税額は、契約書に記されている売買金額により変わります。
参照:印紙税額の一覧表(その1)第1号文書から第4号文書まで【国税庁】
登録免許税
登録免許税とは、所有権移転登記(相続登記)などを行うときにかかる税金です。
土地の移転登記では、「固定資産税評価額×20/1000(税率)」を負担します。
譲渡所得税
譲渡所得税は、売却したことで生じた譲渡所得(売却益)に対して負担する税金です。
譲渡所得税の内訳は、所得税と住民税、復興特別所得税となり、税率は所有期間により変わります。
相続した土地の売却時にかかる譲渡所得税の計算方法
本章では、譲渡所得税の計算方法をご紹介します。
譲渡所得の計算方法
はじめに譲渡所得税の算出式は、以下のとおりです。
〇譲渡所得=譲渡収入金額※1-(取得費※2+譲渡費用※3)
※1土地の譲渡代金と固定資産税・都市計画税の清算金
※2土地購入時の金額(購入当時の売買契約書等で確認)
※3売却で直接かかった費用(仲介手数料や測量費等に要した費用)
上記の式にあてはめることで、譲渡所得を計算できます。
また、譲渡所得税を算出する方法は以下のとおりです。
〇課税譲渡所得=譲渡所得-特別控除※4
※4空き家の3,000万円特別控除や1,000万円特別控除(平成21年および平成22年に取得した土地の場合)が該当する(利用には一定の要件が必要)
特別控除で差し引き残った金額が課税譲渡所得です。
仮に、特別控除を使い譲渡所得が0円だと税負担はありません。
〇譲渡所得税=課税譲渡所得×譲渡所得税率(復興税含む)
上記により譲渡所得税を算出できます。
取得費が不明な場合
取得費が不明な場合は、譲渡収入金額の5%を取得費として計上します。
購入当時の契約書等がなく、金額(取得費)がわからない場合に用います。
税率
税率は、土地の所有期間により異なります。
短期譲渡所得(所有期間5年以下) | 39.63%【所得税30.63%、住民税9%】 |
長期譲渡所得(所有期間5年超) | 20.315%【所得税15.315%、住民税5%】 |
10年超軽減税率の特例 | 課税譲渡所得6,000万円以下の部分に限り14.21%【所得税10.21%、住民税4%】となる |
相続開始から3年以内に土地を売却した際に利用できる特別控除
相続開始から3年以内の土地売却であれば、特別控除を利用できる可能性があります。
以下に、利用できる控除についてご紹介します。
取得費加算の特例
取得費加算の特例とは、相続が開始された日から3年10か月以内に相続財産を売却した場合に相続税額の一部を取得費に加えられる制度です。

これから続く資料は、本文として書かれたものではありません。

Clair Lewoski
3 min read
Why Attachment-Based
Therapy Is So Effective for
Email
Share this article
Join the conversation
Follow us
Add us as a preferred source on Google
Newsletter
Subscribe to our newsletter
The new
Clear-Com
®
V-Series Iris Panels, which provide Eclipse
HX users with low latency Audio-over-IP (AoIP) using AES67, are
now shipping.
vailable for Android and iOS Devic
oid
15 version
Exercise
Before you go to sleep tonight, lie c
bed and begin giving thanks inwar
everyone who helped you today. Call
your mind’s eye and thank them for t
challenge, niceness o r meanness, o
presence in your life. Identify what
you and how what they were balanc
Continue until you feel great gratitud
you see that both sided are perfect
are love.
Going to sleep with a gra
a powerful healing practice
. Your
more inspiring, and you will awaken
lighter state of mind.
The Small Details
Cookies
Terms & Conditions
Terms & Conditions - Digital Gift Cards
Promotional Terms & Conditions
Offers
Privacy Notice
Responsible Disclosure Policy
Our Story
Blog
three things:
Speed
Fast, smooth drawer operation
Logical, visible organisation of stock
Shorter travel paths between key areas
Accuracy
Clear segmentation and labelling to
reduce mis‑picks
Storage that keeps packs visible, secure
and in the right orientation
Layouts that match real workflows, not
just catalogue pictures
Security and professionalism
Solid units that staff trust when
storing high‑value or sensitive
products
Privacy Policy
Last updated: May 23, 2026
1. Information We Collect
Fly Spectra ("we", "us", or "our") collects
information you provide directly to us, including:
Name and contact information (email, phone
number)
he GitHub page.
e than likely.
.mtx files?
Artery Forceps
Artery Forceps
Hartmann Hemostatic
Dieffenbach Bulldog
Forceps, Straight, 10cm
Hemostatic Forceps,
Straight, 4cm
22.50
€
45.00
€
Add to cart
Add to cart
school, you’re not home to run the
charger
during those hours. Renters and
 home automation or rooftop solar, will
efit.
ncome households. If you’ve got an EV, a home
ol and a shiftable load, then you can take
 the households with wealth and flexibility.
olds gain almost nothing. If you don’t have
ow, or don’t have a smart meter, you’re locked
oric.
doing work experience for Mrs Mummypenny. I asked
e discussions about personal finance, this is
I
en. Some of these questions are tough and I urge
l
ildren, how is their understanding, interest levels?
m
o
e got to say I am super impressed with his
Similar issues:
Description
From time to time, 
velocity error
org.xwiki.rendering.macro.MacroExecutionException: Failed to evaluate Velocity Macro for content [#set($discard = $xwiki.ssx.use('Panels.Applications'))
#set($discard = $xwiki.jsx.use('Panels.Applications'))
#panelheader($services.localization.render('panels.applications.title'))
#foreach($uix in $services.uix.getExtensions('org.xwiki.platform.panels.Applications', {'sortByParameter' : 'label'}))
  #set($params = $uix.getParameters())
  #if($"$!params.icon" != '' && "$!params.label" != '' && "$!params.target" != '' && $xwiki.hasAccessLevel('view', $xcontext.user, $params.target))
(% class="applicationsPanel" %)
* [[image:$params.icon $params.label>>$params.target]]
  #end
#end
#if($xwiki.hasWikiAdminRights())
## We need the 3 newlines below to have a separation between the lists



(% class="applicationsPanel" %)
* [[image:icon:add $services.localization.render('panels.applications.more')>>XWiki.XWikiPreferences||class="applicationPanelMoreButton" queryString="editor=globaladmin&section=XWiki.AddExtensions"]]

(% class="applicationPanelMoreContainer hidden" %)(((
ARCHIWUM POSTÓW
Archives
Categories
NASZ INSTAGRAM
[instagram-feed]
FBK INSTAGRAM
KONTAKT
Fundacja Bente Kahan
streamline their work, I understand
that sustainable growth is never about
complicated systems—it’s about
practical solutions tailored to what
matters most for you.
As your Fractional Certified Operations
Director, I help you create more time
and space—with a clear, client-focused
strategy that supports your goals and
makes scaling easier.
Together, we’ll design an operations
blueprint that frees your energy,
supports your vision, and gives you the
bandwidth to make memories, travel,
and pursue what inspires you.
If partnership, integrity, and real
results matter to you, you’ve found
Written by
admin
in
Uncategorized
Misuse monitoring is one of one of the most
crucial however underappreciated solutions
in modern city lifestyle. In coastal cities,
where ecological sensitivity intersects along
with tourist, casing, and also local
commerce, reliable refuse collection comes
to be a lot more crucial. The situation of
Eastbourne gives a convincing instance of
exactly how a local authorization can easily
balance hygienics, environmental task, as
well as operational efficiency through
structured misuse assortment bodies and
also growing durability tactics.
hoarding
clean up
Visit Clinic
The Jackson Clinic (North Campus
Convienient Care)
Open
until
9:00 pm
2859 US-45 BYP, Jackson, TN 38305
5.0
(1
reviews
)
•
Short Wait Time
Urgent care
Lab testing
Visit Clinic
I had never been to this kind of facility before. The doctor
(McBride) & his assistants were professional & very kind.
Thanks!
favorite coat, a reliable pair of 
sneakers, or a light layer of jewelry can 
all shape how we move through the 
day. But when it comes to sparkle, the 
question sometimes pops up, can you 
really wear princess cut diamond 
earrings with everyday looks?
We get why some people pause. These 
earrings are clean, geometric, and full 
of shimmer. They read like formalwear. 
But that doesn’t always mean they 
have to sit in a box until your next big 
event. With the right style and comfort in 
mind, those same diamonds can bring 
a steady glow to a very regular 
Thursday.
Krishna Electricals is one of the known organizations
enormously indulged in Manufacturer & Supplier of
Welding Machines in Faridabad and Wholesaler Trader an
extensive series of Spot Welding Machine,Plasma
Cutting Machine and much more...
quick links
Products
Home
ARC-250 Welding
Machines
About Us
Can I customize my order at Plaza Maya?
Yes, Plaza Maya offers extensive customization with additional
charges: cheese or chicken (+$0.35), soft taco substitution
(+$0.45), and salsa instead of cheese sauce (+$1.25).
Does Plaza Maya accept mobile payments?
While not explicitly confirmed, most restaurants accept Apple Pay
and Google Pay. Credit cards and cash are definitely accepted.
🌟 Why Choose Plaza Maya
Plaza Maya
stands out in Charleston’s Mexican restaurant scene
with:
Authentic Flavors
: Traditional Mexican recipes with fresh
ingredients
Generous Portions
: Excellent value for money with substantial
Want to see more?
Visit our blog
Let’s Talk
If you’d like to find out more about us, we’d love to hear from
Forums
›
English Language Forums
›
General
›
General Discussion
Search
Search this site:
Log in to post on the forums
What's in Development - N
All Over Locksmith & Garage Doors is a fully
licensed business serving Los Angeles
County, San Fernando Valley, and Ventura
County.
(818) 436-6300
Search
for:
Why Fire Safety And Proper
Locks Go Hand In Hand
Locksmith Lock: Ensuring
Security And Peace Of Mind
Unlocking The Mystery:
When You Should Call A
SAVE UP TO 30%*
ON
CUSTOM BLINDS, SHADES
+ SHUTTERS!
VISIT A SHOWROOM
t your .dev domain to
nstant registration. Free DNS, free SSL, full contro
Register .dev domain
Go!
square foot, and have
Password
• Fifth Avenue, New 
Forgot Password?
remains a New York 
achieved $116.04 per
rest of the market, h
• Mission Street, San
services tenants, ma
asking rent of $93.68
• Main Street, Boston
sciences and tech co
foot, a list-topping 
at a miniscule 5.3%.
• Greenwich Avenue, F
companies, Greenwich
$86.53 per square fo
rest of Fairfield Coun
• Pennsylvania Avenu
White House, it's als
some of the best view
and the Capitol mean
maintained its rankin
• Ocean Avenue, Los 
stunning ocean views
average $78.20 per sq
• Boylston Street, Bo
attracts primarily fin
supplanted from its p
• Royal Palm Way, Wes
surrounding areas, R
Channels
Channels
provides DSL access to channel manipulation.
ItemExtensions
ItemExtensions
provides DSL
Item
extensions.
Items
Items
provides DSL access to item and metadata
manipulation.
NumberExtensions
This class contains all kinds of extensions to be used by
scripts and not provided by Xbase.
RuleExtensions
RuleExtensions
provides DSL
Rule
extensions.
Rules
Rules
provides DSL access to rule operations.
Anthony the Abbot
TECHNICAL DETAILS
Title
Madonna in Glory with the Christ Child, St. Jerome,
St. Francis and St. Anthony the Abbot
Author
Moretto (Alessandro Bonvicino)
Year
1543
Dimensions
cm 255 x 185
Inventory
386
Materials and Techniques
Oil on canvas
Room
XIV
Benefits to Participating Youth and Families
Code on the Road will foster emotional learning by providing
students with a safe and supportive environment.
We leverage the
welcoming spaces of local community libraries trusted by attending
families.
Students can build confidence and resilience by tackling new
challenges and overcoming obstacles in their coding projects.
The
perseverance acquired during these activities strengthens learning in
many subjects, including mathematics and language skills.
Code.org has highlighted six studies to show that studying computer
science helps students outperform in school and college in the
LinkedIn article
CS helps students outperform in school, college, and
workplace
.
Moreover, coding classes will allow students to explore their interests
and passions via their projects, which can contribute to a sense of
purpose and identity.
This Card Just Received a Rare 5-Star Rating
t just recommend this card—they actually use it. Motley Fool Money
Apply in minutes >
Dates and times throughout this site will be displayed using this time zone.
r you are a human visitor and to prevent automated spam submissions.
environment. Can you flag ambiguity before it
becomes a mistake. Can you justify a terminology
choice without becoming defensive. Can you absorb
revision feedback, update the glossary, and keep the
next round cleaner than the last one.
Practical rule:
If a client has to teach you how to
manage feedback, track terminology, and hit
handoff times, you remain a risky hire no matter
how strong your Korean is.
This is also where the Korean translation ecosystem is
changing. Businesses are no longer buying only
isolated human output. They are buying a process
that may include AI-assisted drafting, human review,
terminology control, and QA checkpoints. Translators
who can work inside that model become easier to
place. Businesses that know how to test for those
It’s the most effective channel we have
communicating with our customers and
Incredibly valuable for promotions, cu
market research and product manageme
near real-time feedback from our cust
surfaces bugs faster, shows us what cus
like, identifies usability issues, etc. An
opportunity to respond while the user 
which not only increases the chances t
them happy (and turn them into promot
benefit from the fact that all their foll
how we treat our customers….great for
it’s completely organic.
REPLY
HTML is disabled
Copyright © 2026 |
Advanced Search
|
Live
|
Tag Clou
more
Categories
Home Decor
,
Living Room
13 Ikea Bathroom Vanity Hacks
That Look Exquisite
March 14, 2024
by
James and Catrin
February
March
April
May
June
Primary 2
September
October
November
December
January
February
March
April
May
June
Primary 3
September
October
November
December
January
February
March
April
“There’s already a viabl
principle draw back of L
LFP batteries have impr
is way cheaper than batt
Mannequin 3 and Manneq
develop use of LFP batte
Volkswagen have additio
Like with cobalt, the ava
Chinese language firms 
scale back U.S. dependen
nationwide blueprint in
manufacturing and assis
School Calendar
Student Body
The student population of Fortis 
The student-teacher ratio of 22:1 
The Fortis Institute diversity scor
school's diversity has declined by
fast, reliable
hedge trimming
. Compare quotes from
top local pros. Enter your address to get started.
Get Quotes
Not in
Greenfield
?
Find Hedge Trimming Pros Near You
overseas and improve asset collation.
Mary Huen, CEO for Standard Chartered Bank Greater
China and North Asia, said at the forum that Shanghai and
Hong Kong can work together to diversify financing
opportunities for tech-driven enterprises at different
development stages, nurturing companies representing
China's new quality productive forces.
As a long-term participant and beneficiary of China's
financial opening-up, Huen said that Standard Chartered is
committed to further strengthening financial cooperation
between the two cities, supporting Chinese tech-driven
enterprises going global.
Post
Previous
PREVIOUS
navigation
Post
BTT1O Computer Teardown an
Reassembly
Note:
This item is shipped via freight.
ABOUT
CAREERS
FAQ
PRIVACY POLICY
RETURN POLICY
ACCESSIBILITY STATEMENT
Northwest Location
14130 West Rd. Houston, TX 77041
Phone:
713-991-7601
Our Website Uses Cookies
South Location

これにより取得費として計上できる金銭が増えるため、節税につながります。
相続空き家の3,000万円特別控除
相続空き家の3,000万円特別控除とは、一定の要件を満たした場合に譲渡所得から最大3,000万円を差し引ける制度です。
2023年度の税制改正により、共有の場合で相続人が2人以下の場合は一人当たり3,000万円までの控除、3人以上の場合は一人当たり2,000万円までの控除となります。
相続した土地売却時に利用できる控除
相続した土地売却時に利用できる控除をご紹介します。
1,000万円特別控除(平成21年および平成22年に取得した土地の場合)
1,000万円特別控除とは、平成21年と22年に取得し一定の要件を満たした土地を譲渡したときに使える制度です。
譲渡所得から最大1,000万円を差し引けることで節税となります。
参照:平成21年及び平成22年に取得した土地等を譲渡したときの1,000万円の特別控除【国税庁】
低未利用土地などの100万円特別控除
個人の場合、都市計画区域内で低未利用土地を500万円以下で譲渡したとき、譲渡後にその土地が利用されれば譲渡所得から最大100万円を差し引ける制度です。
低未利用土地の有効活用を通じた地域の活性化等を目的としており、令和7年12月31日までの譲渡でこの制度を利用できます。
参照:低未利用土地等を譲渡した場合の長期譲渡所得の特別控除【国税庁】
相続した土地売却で利用できる控除以外の節税対策
本章では、特別控除以外でできる節税対策について解説します。
取得費が分かる資料を探す
はじめに、取得費がわかる資料を探すことです。
なぜなら、取得費計上を購入当時の金額でできれば、譲渡所得を抑えられ節税につながるからです。
たとえば、購入当時の売買契約書や領収書になります。
土地売却するなら、予め購入当時の資料をみつけておきましょう。
譲渡費用を正確に計上する
譲渡費用を正確に計上しておきましょう。
なぜなら、譲渡収入金額から差し引ける金額が増えるからです。
譲渡費用に該当する仲介手数料や測量に要した費用、土地を売るために行った建物の解体費用など、全て正確に計上できるようにしましょう。
ふるさと納税を活用する
ふるさと納税を活用する方法があります。
土地売却で生じた所得にかかる所得税と住民税をふるさと納税により控除できるからです。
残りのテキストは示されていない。